This example showcases best practices for loading data into a Syd Viewer. 

It gives three examples for different contexts related to how much data is loaded and how long it takes to load. 

In [1]:
try:
    import google.colab
    # We're in Colab
    !pip install git+https://github.com/landoskape/syd.git

except ImportError:
    pass

In [2]:
%matplotlib inline

import numpy as np
import matplotlib.pyplot as plt
from syd import make_viewer, Viewer

In [3]:
# Let's create a toy dataset to create syd viewers from.
# It's called dataset_on_disk because we're pretending it's a large file on disk.
# Here, we create 10 datasets, each with 100 samples and 10000 timepoints (your data will probably be more complex!)
num_datasets = 10
num_samples = 100
num_timepoints = 10000
dataset_on_disk = [np.random.randn(num_samples, num_timepoints) for _ in range(num_datasets)]

# Let's create a dataset loading function that will simulate loading data from a large file on disk.
# I recognize that this is a bit of a contrived example, but it's just for demonstration --
# you can imagine that load_dataset does some heavy dataloading (e.g. with np.load) and even 
# handles preprocessing of the data.
def load_dataset(dataset_index):
    return dataset_on_disk[dataset_index]

## Option 1: Preload the data into memory and access it as a global variable

When to use this option?
Option 1 is best when you have a small dataset and you want to make a quick viewer. 

For example, if you plan to use a jupyter notebook to explore your data and you know that you'll have some result
processed in the working memory of the notebook, you can make a viewer like this.

Option 1 is useful for simple viewers - especially ones for just taking a look at the data without
complex processing etc. 

In [None]:
# Option 1: Preload the data into memory and access it as a global variable
dataset = [load_dataset(i) for i in range(num_datasets)]
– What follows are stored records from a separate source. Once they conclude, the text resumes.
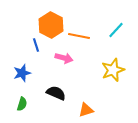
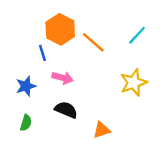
orange line: (79, 36) -> (93, 42), turned 30
pink arrow: (64, 58) -> (63, 78), moved

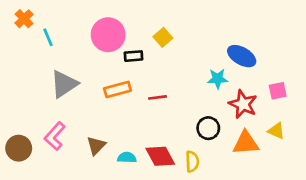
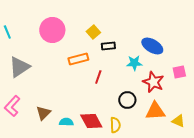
black rectangle: (134, 56) -> (108, 46), moved
orange rectangle: (117, 89) -> (78, 59), moved
red line: (158, 97) -> (98, 77), moved, turned -64
yellow triangle: (276, 131) -> (178, 121), moved

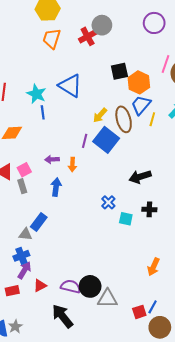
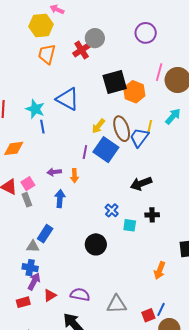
black square: (119, 71) -> (115, 82), size x1.4
blue trapezoid: (141, 105) -> (139, 138), moved
blue cross: (21, 256) -> (30, 268), turned 35
black circle: (90, 286) -> (96, 244), moved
# Make the plot function after preloading the data into memory -- 
# It'll know to use the "dataset" variable to get the data.
def plot(state):
    c_data = dataset[state["dataset_index"]]
    c_sample = c_data[state["sample_index"]]
    fig = plt.figure(figsize=(4, 4))
    ax = plt.gca()
    ax.plot(c_sample)
    return fig

# Make the viewer -- notice that we don't need to pass in the dataset variable anywhere,
# it's defined globally and referenced in the plot function.
viewer = make_viewer(plot)
viewer.add_integer("dataset_index", value=0, min=0, max=num_datasets - 1)
viewer.add_integer("sample_index", value=0, min=0, max=num_samples - 1)
viewer.show()

## Option 1a: Preload the data into memory using a delayed cache and access it as a global variable

When to use this option?
Option 1a is good for simple viewers but where the dataloading takes a long time _and_ you might not want to look at all of it.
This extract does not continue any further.